To illustrate, consider that year-over-year dividend growth exceeded 17% for RSP:

2021 Distributions 2022 Distributions YOY Growth
$2.08/share $2.44/share 17%

Source: Invesco

I won’t get into too much detail here as this is a straightforward metric. But suffice to say it represents strength for the underlying companies and suggests to me this is a reasonable place to put cash while waiting for global headwinds to clear.

Equal-Weight Has Seen Multi-Year Alpha Before

My final point considers the broader theme of going “equal weight” (i.e. through RSP) compared to just buying the S&P 500’s market weight strategy. Certainly during risk-on time periods when growth/Tech were winning, a pure play on the S&P 500 is rewarding. But during times of uncertainty and/or rising rates, the equal weight strategy often prevails because it holds a higher allocation towards more defensive names and less Tech.

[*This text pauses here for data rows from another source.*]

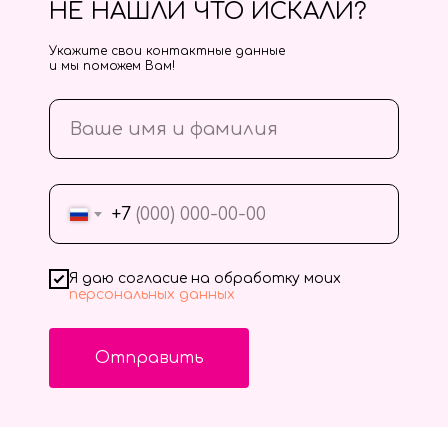
НЕ НАШЛИ ЧТО ИСКАЛИ?
Укажите свои контактные данные
и мы поможем Вам!
+7
Я даю согласие на обработку моих
персональных данных
Отправить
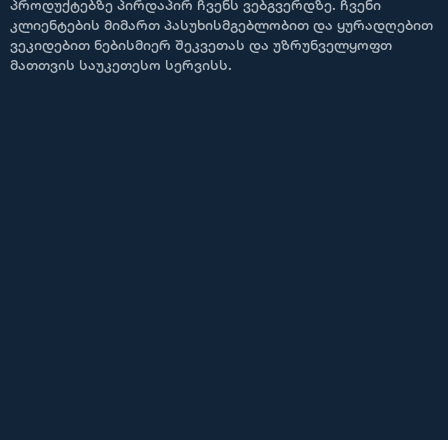
პროდუქტებზე პირდაპირ ჩვენს ვებგვერდზე. ჩვენი
კლიენტების მიმართ პასუხისმგებლობით და ყურადღებით
ვეკიდებით ნებისმიერ შეკვეთას და უზრუნველყოფთ
მათთვის საუკეთესო სერვისს.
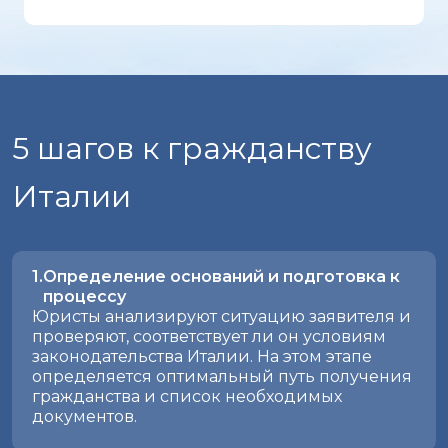
5 шагов к гражданству
Италии
Определение оснований и подготовка к
процессу
Юристы анализируют ситуацию заявителя и
проверяют, соответствует ли он условиям
законодательства Италии. На этом этапе
определяется оптимальный путь получения
гражданства и список необходимых
документов.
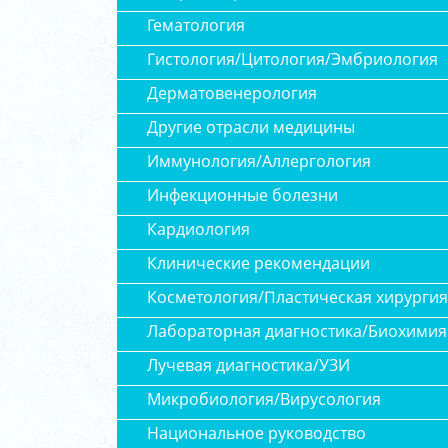
Гематология
Гистология/Цитология/Эмбриология
Дерматовенерология
Другие отрасли медицины
Иммунология/Аллергология
Инфекционные болезни
Кардиология
Клинические рекомендации
Косметология/Пластическая хирургия
Лабораторная диагностика/Биохимия
Лучевая диагностика/УЗИ
Микробиология/Вирусология
Национальное руководство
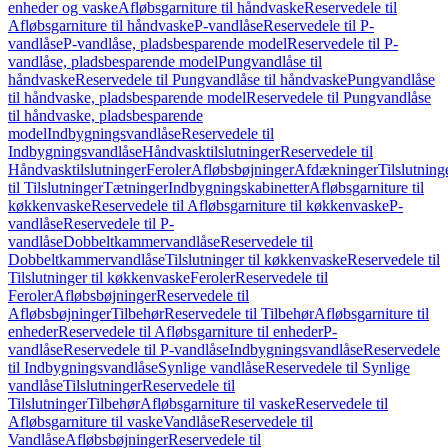
enheder og vaske
Afløbsgarniture til håndvaske
Reservedele til
Afløbsgarniture til håndvaske
P-vandlåse
Reservedele til P-
vandlåse
P-vandlåse, pladsbesparende model
Reservedele til P-
vandlåse, pladsbesparende model
Pungvandlåse til
håndvaske
Reservedele til Pungvandlåse til håndvaske
Pungvandlåse
til håndvaske, pladsbesparende model
Reservedele til Pungvandlåse
til håndvaske, pladsbesparende
model
Indbygningsvandlåse
Reservedele til
Indbygningsvandlåse
Håndvasktilslutninger
Reservedele til
Håndvasktilslutninger
Feroler
Afløbsbøjninger
Afdækninger
Tilslutning
til Tilslutninger
Tætninger
Indbygningskabinetter
Afløbsgarniture til
køkkenvaske
Reservedele til Afløbsgarniture til køkkenvaske
P-
vandlåse
Reservedele til P-
vandlåse
Dobbeltkammervandlåse
Reservedele til
Dobbeltkammervandlåse
Tilslutninger til køkkenvaske
Reservedele til
Tilslutninger til køkkenvaske
Feroler
Reservedele til
Feroler
Afløbsbøjninger
Reservedele til
Afløbsbøjninger
Tilbehør
Reservedele til Tilbehør
Afløbsgarniture til
enheder
Reservedele til Afløbsgarniture til enheder
P-
vandlåse
Reservedele til P-vandlåse
Indbygningsvandlåse
Reservedele
til Indbygningsvandlåse
Synlige vandlåse
Reservedele til Synlige
vandlåse
Tilslutninger
Reservedele til
Tilslutninger
Tilbehør
Afløbsgarniture til vaske
Reservedele til
Afløbsgarniture til vaske
Vandlåse
Reservedele til
Vandlåse
Afløbsbøjninger
Reservedele til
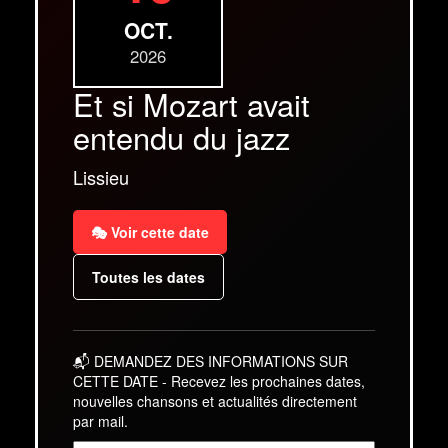
OCT.
2026
Et si Mozart avait
entendu du jazz
Lissieu
🎭 Voir cette date
Toutes les dates
📬 DEMANDEZ DES INFORMATIONS SUR
CETTE DATE - Recevez les prochaines dates,
nouvelles chansons et actualités directement
par mail.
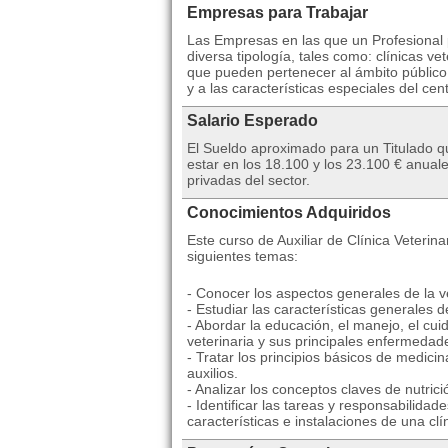
Empresas para Trabajar
Las Empresas en las que un Profesional p
diversa tipología, tales como: clínicas v
que pueden pertenecer al ámbito público
y a las características especiales del cen
Salario Esperado
El Sueldo aproximado para un Titulado qu
estar en los 18.100 y los 23.100 € anua
privadas del sector.
Conocimientos Adquiridos
Este curso de Auxiliar de Clínica Veterina
siguientes temas:
- Conocer los aspectos generales de la ve
- Estudiar las características generales
- Abordar la educación, el manejo, el cui
veterinaria y sus principales enfermedade
- Tratar los principios básicos de medic
auxilios.
- Analizar los conceptos claves de nutrici
- Identificar las tareas y responsabilidade
características e instalaciones de una clín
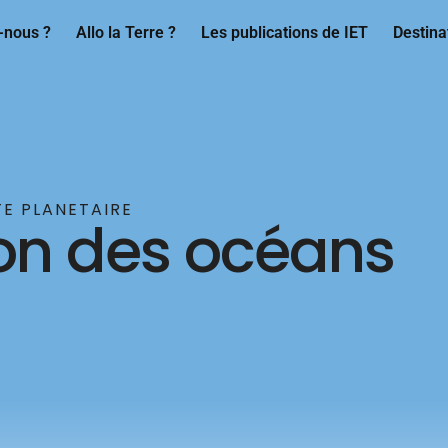
-nous ?
Allo la Terre ?
Les publications de IET
Destina
TE PLANETAIRE
ion des océans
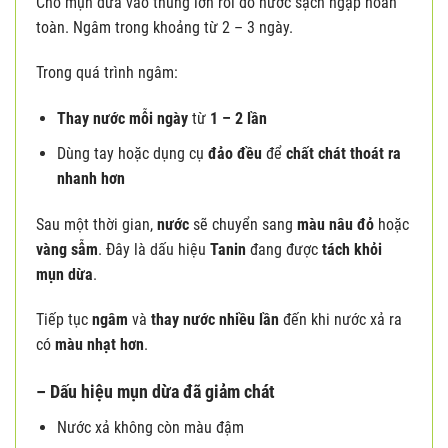
Cho mụn dừa vào thùng lớn rồi đổ nước sạch ngập hoàn
toàn. Ngâm trong khoảng từ 2 – 3 ngày.
Trong quá trình ngâm:
Thay nước mỗi ngày
từ
1 – 2 lần
Dùng tay hoặc dụng cụ
đảo đều
để
chất chát thoát ra
nhanh hơn
Sau một thời gian,
nước
sẽ chuyển sang
màu nâu đỏ
hoặc
vàng sẫm
. Đây là dấu hiệu
Tanin
đang được
tách khỏi
mụn dừa
.
Tiếp tục
ngâm
và
thay nước nhiều lần
đến khi nước xả ra
có
màu nhạt hơn
.
– Dấu hiệu mụn dừa đã giảm chát
Nước xả không còn màu đậm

The challenge here is that RSP has already been winning for a while. So investors may be considering rotating out of it and into other objectives because of this backdrop. The thought being the out-performance cannot keep on continuing.

To be fair, I would never fault someone for taking chips off the table and locking in wins. Being a prudent investor means not getting too exposed to one idea/sector/fund, etc. So if one already has a large stake in RSP and/or is sitting on large gains, then rotating a bit could be the right move. But for me, I don’t see the recent out-performance as a reason to get cautious. Again, looking back at history, we will find that equal-weight strategies often have multi-year stretches where they beat (or get beaten) by the market-weight alternative of the S&P 500 index:

Return of Equal-Weight Index - S&P 500 (By Year)

Return of Equal-Weight Index – S&P 500 (By Year) (Bloomberg)

The takeaway for me is that a year of out-performance or under-performance by the equal-weight strategy is rarely reversed the following year. The trend will typically continue for a multi-year stretch, and then reverse for another multi-year stretch. While past performance is not always replicated, the last thirty years support this notion. Therefore, I see RSP’s recent strength as an indication to keep buying, not the other way around.


While RSP is down for the year it has still given my portfolio a boost over a longer stretch of time. It provides diversification, dividend growth, and “alpha” all in one – hard to argue with that track record! While the new year ahead looks to be a difficult one, I think the way to play it is with defense and tactical options. RSP fits the bill on that count. As a result, I will use pullbacks and down days in the months ahead to add to my position in this ETF. This has been a strategy that has served me well long-term, and I suggest readers give the idea some consideration at this time.